Evaluates the mean squared displacement (MSD) or the cross mean
squared displacement (CMSD) of positions :math:`\\mathbf{r}_i(t)`
and :math:`\\mathbf{r}_j(t)`.
Using the Einstein relation, the MSD for a set of positions
:math:`\\mathbf{r}_i(t)` can be computed using
.. math::
\\mathrm{MSD}_i(\\tau)=\\langle[\\mathbf{r}_i(t_0+\\tau)
-\\mathbf{r}_i(t_0)]^2\\rangle
=\\dfrac{1}{N_\\tau}\\sum_{k=1}^{N_\\tau}
[\\mathbf{r}_i(t_k+\\tau)-\\mathbf{r}_i(t_k)]^2
where :math:`\\tau` is the time lag, :math:`t_j` is an arbitrary
reference time, and :math:`N_\\tau` is the number of possible
reference times.
Similarly, the CMSD for two sets of positions
:math:`\\mathbf{r}_i(t)` and :math:`\\mathbf{r}_j(t)` can be
computed using
.. math::
\\mathrm{CMSD}_{ij}(\\tau)&=\\langle
[\\mathbf{r}_i(t_0+\\tau)-\\mathbf{r}_i(t_0)]\\cdot
[\\mathbf{r}_j(t_0+\\tau)-\\mathbf{r}_j(t_0)]\\rangle\\\\
&=\\dfrac{1}{N_\\tau}\\sum_{k=1}^{N_\\tau}
[\\mathbf{r}_i(t_k+\\tau)-\\mathbf{r}_i(t_k)]\\cdot
[\\mathbf{r}_j(t_k+\\tau)-\\mathbf{r}_j(t_k)]
To minimize statistical noise, the MSD/CMSD is calculated for and
averaged over all possible reference times :math:`t_k`.
Alternatively, the MSD/CMSD can be efficiently computed using the
fast convolution algorithm (FCA) [1]_ [2]_, which leverages the
Wiener–Khinchin theorem. FCA uses fast Fourier transforms (FFT) and
has a time complexity of :math:`\\mathcal{O}(N\\log{N})`.

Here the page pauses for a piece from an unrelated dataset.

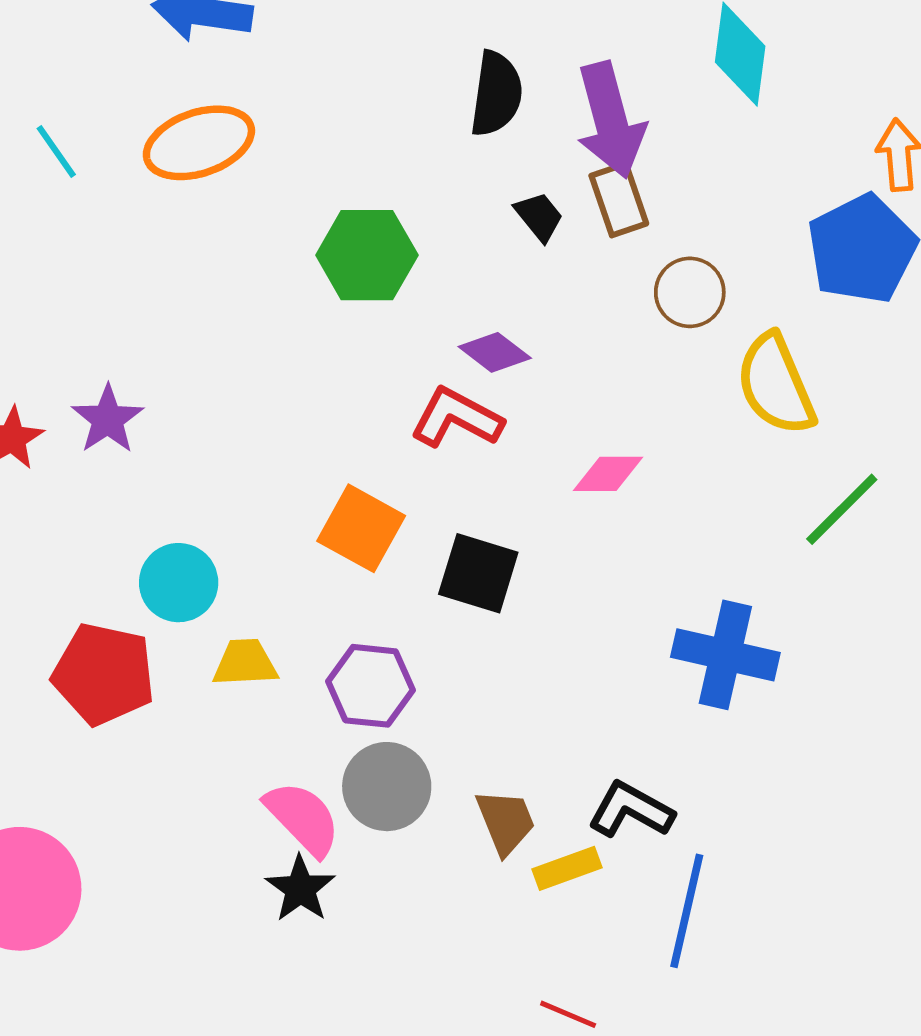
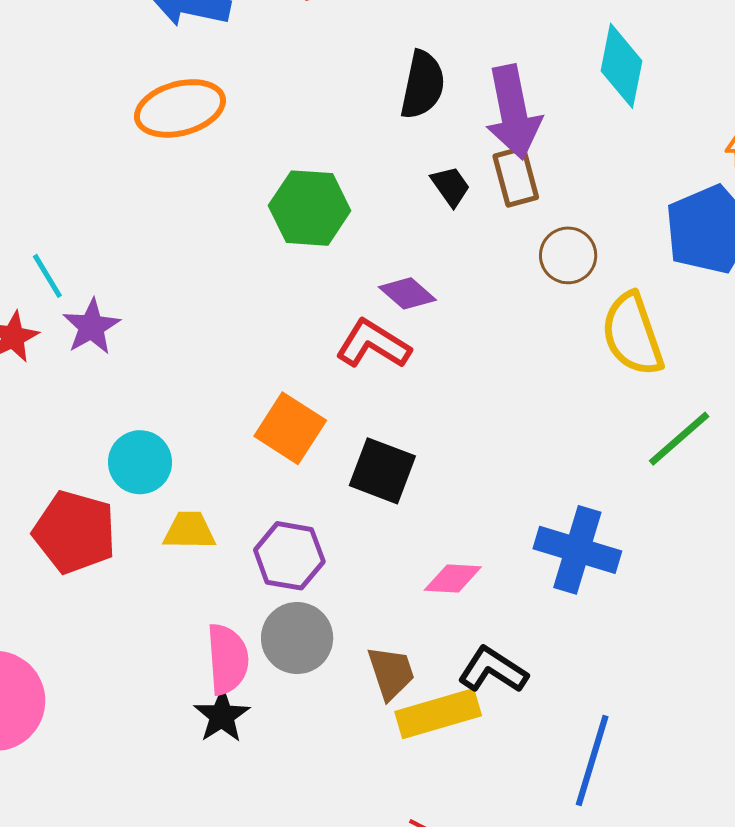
cyan line: (56, 151) -> (47, 276), moved
pink diamond: (608, 474) -> (453, 578), moved
pink semicircle: (303, 818) -> (228, 659), turned 36
yellow rectangle: (567, 868) -> (438, 714), size x1.5
blue line: (687, 911) -> (592, 760), moved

Using FCA, the MSD for a set of positions :math:`\\mathbf{r}_i(t)`
is computed using
.. math::
\\mathrm{MSD}_{i,m}&=\\frac{1}{N_t-m}
\\sum_{k=0}^{N_t-m-1}
[\\mathbf{r}_{i,k+m}-\\mathbf{r}_{i,k}]^2\\\\
&=\\frac{1}{N_t-m}\\sum_{k=0}^{N_t-m-1}
\\left[\\mathbf{r}_{i,k+m}^2+\\mathbf{r}_{i,k}^2\\right]

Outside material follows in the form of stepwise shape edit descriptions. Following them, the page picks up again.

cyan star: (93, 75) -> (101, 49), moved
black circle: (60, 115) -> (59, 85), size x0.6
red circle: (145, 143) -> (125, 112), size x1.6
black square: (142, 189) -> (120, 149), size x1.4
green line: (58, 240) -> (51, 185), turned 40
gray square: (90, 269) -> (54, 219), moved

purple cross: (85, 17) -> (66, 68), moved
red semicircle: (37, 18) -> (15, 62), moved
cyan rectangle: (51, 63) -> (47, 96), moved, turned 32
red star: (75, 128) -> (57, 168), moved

-\\frac{2}{N_t-m}\\sum_{k=0}^{N_t-m-1}
\\mathbf{r}_{i,k}\\cdot\\mathbf{r}_{i,k+m}\\\\
&=\\mathrm{S}_{ii,m}-2\\mathrm{R}_{ii,m}
where :math:`i` is the species index, :math:`m` is the index
corresponding to time lag :math:`\\tau`, :math:`\\mathrm{R}_{ii,m}`
is the autocorrelation of :math:`\\mathbf{r}_i(t)`, and :math:`S_m`
is evaluated using the recursive relation
.. math::
\\begin{gather*}
D_{ii,m}=\\mathbf{r}_{i,m}^2\\\\
Q_{ii,-1}=2\\sum_{k=0}^{N_t-1}D_{ii,k}\\\\
Q_{ii,m}=Q_{ii,m-1}-D_{ii,m-1}-D_{ii,N_t-m}\\\\
S_{ii,m}=\\frac{Q_{ii,m}}{N_t-m}
\\end{gather*}
Similarly, the CMSD for two sets of positions
:math:`\\mathbf{r}_i(t)` and :math:`\\mathbf{r}_j(t)` is computed
using
.. math::
\\mathrm{CMSD}_{ij,m}=S_{ij,m}-2\\mathrm{R}_{ij,m}
where :math:`\\mathrm{R}_{ij,m}` is the cross-correlation of
:math:`\\mathbf{r}_i(t)` and :math:`\\mathbf{r}_j(t)`, and
:math:`S_{ij,m}` is evaluated using the recursive relation
.. math::
\\begin{gather*}
D_{ij,m}=\\mathbf{r}_{i,m}\\cdot\\mathbf{r}_{j,m}\\\\
Q_{ij,-1}=2\\sum_{k=0}^{N_t-1}D_{ij,k}\\\\
Q_{ij,m}=Q_{ij,m-1}-D_{ij,m-1}-D_{ij,N_t-m}\\\\
S_{ij,m}=\\frac{Q_{ij,m}}{N_t-m}
\\end{gather*}
.. note::
`r_i` and `r_j` should be summed over all entities before being
passed to this function if it is being used to evaluate the
cross terms in the Onsager transport coefficients [3]_
.. math::
L_{ij}=\\frac{1}{6k_\\mathrm{B}T}\\lim_{t\\rightarrow\\infty}
\\frac{d}{d\\tau}\\left\\langle\\sum_{\\alpha=1}^{N_i}
[\\mathbf{r}_{i,\\alpha}(t_0+\\tau)
-\\mathbf{r}_{i,\\alpha}(t_0)]\\cdot
\\sum_{\\beta=1}^{N_j}[\\mathbf{r}_{j,\\beta}(t_0+\\tau)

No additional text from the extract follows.